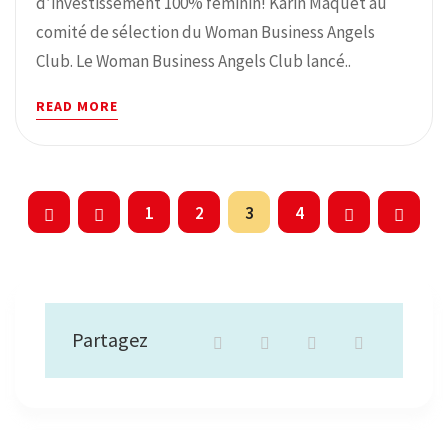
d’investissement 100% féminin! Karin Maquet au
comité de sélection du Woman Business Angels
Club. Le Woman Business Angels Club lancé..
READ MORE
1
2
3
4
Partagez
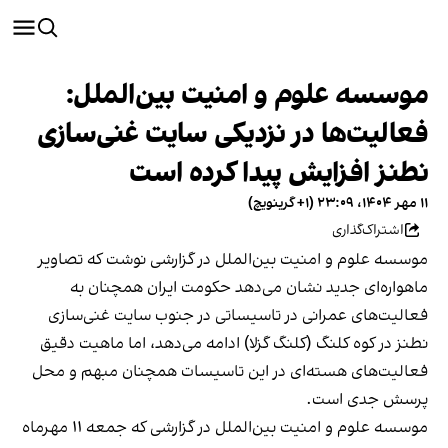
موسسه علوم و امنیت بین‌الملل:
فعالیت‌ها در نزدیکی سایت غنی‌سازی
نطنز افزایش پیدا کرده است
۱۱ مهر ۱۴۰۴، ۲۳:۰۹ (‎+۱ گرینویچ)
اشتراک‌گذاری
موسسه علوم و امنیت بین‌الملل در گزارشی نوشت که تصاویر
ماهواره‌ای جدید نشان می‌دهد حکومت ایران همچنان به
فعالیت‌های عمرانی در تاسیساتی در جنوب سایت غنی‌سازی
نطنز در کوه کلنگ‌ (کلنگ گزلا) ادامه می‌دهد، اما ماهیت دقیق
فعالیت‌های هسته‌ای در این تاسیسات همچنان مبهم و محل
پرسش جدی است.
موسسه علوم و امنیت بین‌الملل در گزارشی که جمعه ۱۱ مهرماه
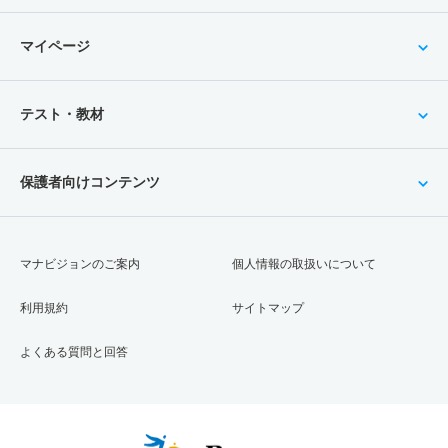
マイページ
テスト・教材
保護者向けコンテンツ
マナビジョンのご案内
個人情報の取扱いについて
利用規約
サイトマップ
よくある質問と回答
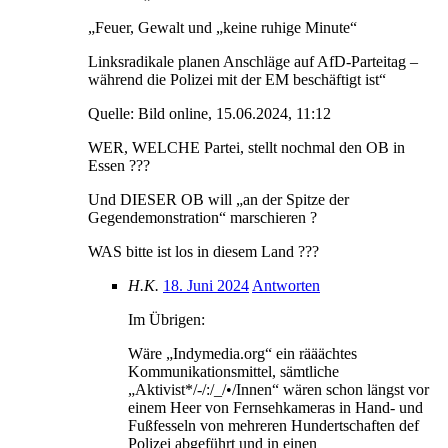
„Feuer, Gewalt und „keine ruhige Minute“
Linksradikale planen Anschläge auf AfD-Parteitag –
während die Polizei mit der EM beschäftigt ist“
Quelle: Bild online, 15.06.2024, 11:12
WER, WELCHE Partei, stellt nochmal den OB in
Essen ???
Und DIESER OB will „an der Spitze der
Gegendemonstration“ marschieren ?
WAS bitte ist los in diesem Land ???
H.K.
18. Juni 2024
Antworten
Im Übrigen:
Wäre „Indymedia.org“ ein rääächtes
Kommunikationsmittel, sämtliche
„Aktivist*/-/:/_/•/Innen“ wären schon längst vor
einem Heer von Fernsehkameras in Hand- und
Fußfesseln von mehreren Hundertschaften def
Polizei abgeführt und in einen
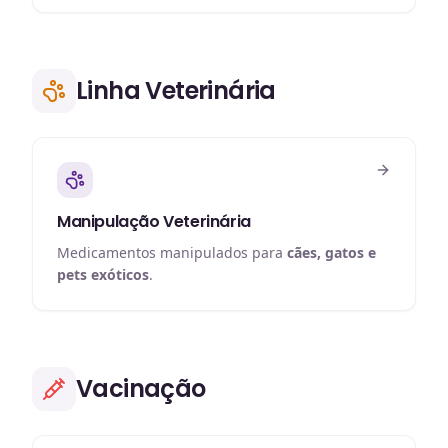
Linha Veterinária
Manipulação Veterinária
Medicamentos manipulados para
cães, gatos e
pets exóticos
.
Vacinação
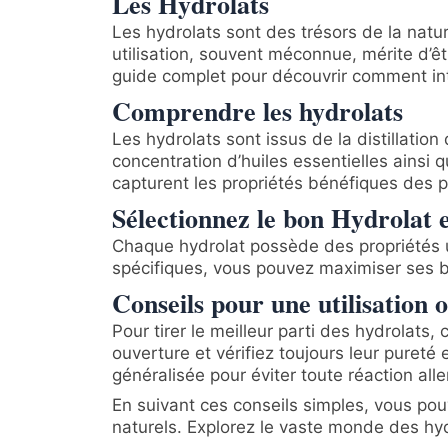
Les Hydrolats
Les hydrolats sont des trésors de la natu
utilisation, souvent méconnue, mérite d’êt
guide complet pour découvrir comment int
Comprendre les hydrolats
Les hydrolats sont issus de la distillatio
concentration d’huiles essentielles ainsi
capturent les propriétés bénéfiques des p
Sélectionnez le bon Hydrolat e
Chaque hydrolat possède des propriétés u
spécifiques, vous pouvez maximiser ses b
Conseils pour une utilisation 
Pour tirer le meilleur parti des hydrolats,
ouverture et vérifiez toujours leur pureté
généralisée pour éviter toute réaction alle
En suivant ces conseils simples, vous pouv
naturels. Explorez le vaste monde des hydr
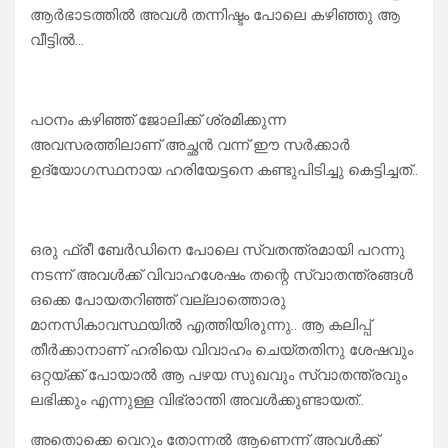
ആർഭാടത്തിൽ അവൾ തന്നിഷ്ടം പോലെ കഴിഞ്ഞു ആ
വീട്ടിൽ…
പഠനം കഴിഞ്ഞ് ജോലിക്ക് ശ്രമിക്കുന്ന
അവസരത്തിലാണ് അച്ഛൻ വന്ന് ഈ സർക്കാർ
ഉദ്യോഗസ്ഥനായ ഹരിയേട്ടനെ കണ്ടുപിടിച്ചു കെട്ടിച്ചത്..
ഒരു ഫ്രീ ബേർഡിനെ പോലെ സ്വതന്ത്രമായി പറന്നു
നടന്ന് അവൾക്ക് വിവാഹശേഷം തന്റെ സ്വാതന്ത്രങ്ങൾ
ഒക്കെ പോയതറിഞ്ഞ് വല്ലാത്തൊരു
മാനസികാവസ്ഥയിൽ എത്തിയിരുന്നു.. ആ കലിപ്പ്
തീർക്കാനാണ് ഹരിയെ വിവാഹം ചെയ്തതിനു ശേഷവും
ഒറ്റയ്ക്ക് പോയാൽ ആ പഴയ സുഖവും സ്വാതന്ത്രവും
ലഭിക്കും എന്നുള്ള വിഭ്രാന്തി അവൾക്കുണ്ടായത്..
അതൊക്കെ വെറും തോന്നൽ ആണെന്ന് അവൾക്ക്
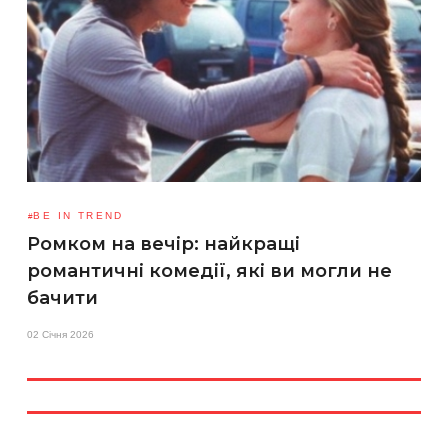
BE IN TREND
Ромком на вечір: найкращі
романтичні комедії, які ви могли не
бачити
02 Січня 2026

==============================

_ABOUT THIS TASK_. In the records above, take every line from the opening one through the line with "Les hydrolats sont issus de la distillatio" and repeat it exactly; pictures are not part of the copy.

_RESULT_.
d’investissement 100% féminin! Karin Maquet au
comité de sélection du Woman Business Angels
Club. Le Woman Business Angels Club lancé..
READ MORE
1
2
3
4
Partagez
موسسه علوم و امنیت بین‌الملل:
فعالیت‌ها در نزدیکی سایت غنی‌سازی
نطنز افزایش پیدا کرده است
۱۱ مهر ۱۴۰۴، ۲۳:۰۹ (‎+۱ گرینویچ)
اشتراک‌گذاری
موسسه علوم و امنیت بین‌الملل در گزارشی نوشت که تصاویر
ماهواره‌ای جدید نشان می‌دهد حکومت ایران همچنان به
فعالیت‌های عمرانی در تاسیساتی در جنوب سایت غنی‌سازی
نطنز در کوه کلنگ‌ (کلنگ گزلا) ادامه می‌دهد، اما ماهیت دقیق
فعالیت‌های هسته‌ای در این تاسیسات همچنان مبهم و محل
پرسش جدی است.
موسسه علوم و امنیت بین‌الملل در گزارشی که جمعه ۱۱ مهرماه
マイページ
テスト・教材
保護者向けコンテンツ
マナビジョンのご案内
個人情報の取扱いについて
利用規約
サイトマップ
よくある質問と回答
„Feuer, Gewalt und „keine ruhige Minute“
Linksradikale planen Anschläge auf AfD-Parteitag –
während die Polizei mit der EM beschäftigt ist“
Quelle: Bild online, 15.06.2024, 11:12
WER, WELCHE Partei, stellt nochmal den OB in
Essen ???
Und DIESER OB will „an der Spitze der
Gegendemonstration“ marschieren ?
WAS bitte ist los in diesem Land ???
H.K.
18. Juni 2024
Antworten
Im Übrigen:
Wäre „Indymedia.org“ ein rääächtes
Kommunikationsmittel, sämtliche
„Aktivist*/-/:/_/•/Innen“ wären schon längst vor
einem Heer von Fernsehkameras in Hand- und
Fußfesseln von mehreren Hundertschaften def
Polizei abgeführt und in einen
Linha Veterinária
Manipulação Veterinária
Medicamentos manipulados para
cães, gatos e
pets exóticos
.
Vacinação
Les Hydrolats
Les hydrolats sont des trésors de la natu
utilisation, souvent méconnue, mérite d’êt
guide complet pour découvrir comment int
Comprendre les hydrolats
Les hydrolats sont issus de la distillatio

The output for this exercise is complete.